== Your instructions ==
Only one stretch of the data is wanted: the line containing "You are a GUI", the line containing "Image resolution: width=1410", and every line between them, copied exactly.
___ Data records ___
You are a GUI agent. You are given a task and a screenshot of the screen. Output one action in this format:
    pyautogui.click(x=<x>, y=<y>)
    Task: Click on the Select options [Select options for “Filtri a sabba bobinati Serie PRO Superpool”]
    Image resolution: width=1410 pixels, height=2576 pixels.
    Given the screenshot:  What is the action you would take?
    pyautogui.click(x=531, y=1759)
___
___ Data records ___
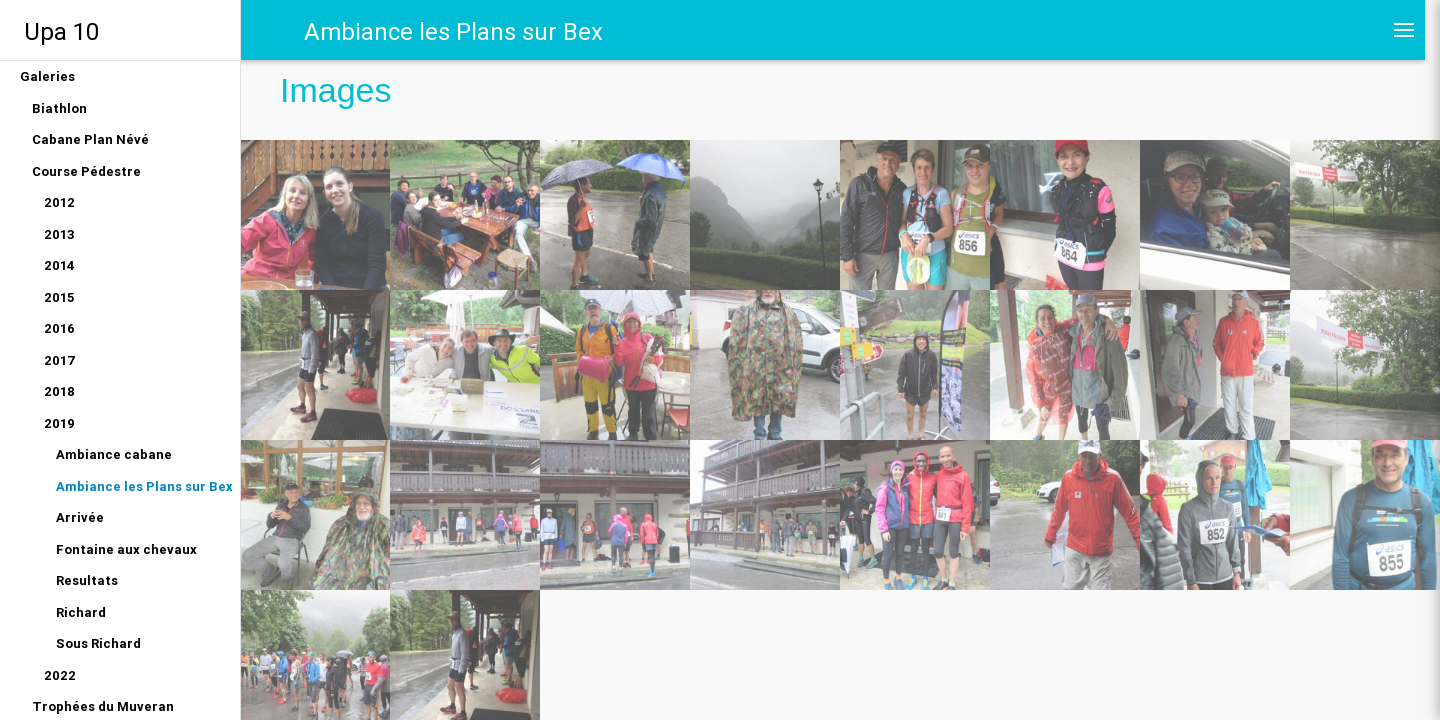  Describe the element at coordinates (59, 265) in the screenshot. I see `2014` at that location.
___
== Final answer ==
You are a GUI agent. You are given a task and a screenshot of the screen. Output one action in this format:
    pyautogui.click(x=<x>, y=<y>)
    Task: Click on the Select options [Select options for “Filtri a sabba bobinati Serie PRO Superpool”]
    Image resolution: width=1410 pixels, height=2576 pixels.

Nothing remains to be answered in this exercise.